Beta band modulation with age for little finger stimulation:

(A) Brain plots show slices through the left motor cortex, with a pseudo-T-statistical map of beta modulation (blue/black) overlaid on the standard brain. Time frequency spectrograms show modulation of the amplitude of neuraloscillations (fractional change in spectral power relative to the baseline measured in the 2.5-3 s window). In all cases results were extracted from the location of peak beta power reduction during stimulation (in the left sensorimotor cortex). (B) Difference in beta-band amplitude (0.3-0.8 s window vs 1-1.5 s window) plotted as a function of age (i.e., each data point shows a different participant; triangles represent children, circles represent adults).

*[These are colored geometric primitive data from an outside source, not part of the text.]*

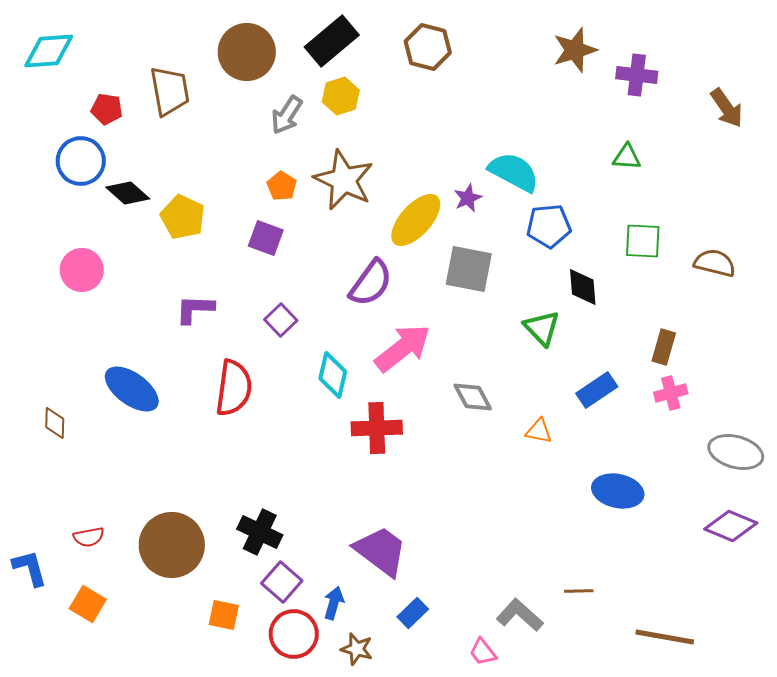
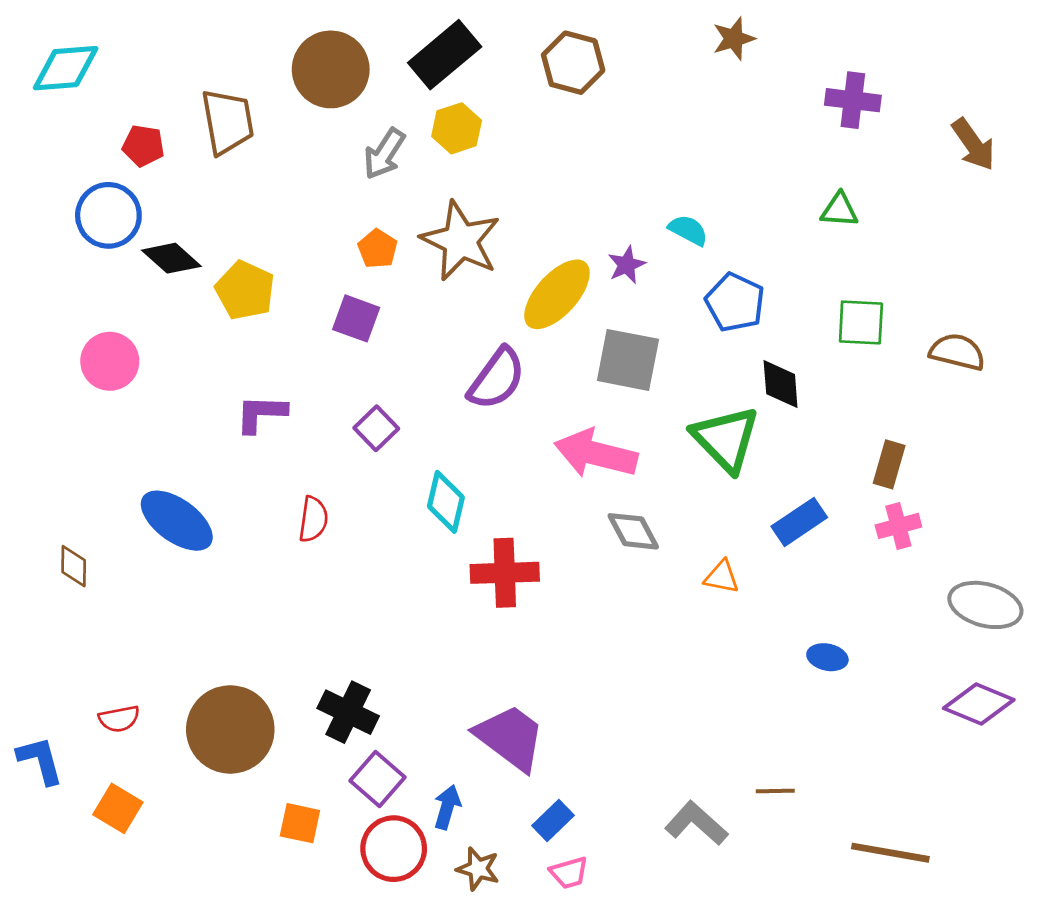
brown star: (575, 50) -> (734, 39), moved, size x0.7
cyan semicircle: (514, 172) -> (688, 230), size x0.6
blue pentagon: (549, 226) -> (735, 302), turned 30
green triangle: (542, 328) -> (726, 439), size x1.4
pink arrow: (403, 348) -> (596, 454), moved, turned -128
red semicircle: (234, 388) -> (313, 519), size x0.6
blue ellipse: (618, 491) -> (827, 657), size x0.6
pink trapezoid: (483, 652) -> (569, 873), moved, turned -68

Note the significant correlation (R2=0.23, p=0.00032*).

Spectral content of the non-burst states.

(A) Average non-burst-state spectra across groups. Shaded areas indicate standard error on the group mean. (B) Pearson correlation coefficient for the PSD values in (A) against age across all frequency values. Red shaded areas indicate 𝑝 < 0.01 (uncorrected). The four inset plots show example scatters of PSD values with age at select frequencies (3 Hz, 9 Hz, 21 Hz, and 37 Hz). Low-frequency spectral content decreases with age while high-frequency content increases. Results broadly mirror the frequency content and age relationships found in the burst state, however, features in the spectra corresponding to classical alpha and beta peaks are less prominent outside the burst state.